**Task objective**: Would you copy each line of the records that includes the word "When"?

**Provided records**:
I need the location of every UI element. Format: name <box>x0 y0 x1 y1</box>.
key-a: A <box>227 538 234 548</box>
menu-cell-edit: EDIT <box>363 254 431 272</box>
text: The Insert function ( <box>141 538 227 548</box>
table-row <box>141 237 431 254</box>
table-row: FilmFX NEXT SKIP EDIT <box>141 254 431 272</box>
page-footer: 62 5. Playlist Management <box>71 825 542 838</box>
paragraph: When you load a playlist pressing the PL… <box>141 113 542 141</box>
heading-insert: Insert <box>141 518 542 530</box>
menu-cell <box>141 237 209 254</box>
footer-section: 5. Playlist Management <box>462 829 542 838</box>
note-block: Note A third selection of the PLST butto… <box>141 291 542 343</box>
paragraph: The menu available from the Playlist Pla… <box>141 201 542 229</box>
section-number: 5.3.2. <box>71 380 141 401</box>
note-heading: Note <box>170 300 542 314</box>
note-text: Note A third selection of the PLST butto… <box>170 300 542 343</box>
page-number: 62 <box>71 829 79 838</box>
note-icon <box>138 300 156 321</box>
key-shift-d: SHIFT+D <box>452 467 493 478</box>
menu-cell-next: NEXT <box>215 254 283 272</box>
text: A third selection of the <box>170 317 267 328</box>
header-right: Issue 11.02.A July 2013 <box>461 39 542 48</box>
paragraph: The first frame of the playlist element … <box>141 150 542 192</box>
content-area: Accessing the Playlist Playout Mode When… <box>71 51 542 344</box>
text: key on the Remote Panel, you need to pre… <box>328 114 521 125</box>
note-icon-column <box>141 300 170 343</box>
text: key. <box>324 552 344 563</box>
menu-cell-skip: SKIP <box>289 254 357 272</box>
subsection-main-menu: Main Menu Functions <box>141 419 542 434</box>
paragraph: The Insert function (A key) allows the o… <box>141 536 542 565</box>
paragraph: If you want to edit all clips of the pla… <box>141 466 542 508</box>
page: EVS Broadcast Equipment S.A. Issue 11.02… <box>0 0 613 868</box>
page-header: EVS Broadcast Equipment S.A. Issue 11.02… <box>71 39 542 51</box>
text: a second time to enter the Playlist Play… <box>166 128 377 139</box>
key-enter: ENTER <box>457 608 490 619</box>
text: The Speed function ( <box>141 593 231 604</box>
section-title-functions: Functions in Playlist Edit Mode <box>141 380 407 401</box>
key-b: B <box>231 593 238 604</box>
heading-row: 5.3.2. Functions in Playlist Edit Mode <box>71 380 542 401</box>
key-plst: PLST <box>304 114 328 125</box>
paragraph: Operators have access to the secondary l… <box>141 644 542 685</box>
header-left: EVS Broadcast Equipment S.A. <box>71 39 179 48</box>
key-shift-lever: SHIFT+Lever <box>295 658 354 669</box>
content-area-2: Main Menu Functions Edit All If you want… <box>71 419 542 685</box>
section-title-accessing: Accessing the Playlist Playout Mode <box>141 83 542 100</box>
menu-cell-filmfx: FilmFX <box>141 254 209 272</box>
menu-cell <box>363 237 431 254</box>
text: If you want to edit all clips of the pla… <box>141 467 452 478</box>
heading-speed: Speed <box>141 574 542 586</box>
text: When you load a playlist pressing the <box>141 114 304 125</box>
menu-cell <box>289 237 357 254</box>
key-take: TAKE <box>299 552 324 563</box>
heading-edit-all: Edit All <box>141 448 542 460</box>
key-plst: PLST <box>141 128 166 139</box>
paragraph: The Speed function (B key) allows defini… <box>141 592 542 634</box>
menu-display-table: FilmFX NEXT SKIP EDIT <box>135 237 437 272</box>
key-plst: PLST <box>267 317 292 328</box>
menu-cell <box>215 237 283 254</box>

**Exercise answer**:
paragraph: When you load a playlist pressing the PL… <box>141 113 542 141</box>
content-area: Accessing the Playlist Playout Mode When… <box>71 51 542 344</box>
text: When you load a playlist pressing the <box>141 114 304 125</box>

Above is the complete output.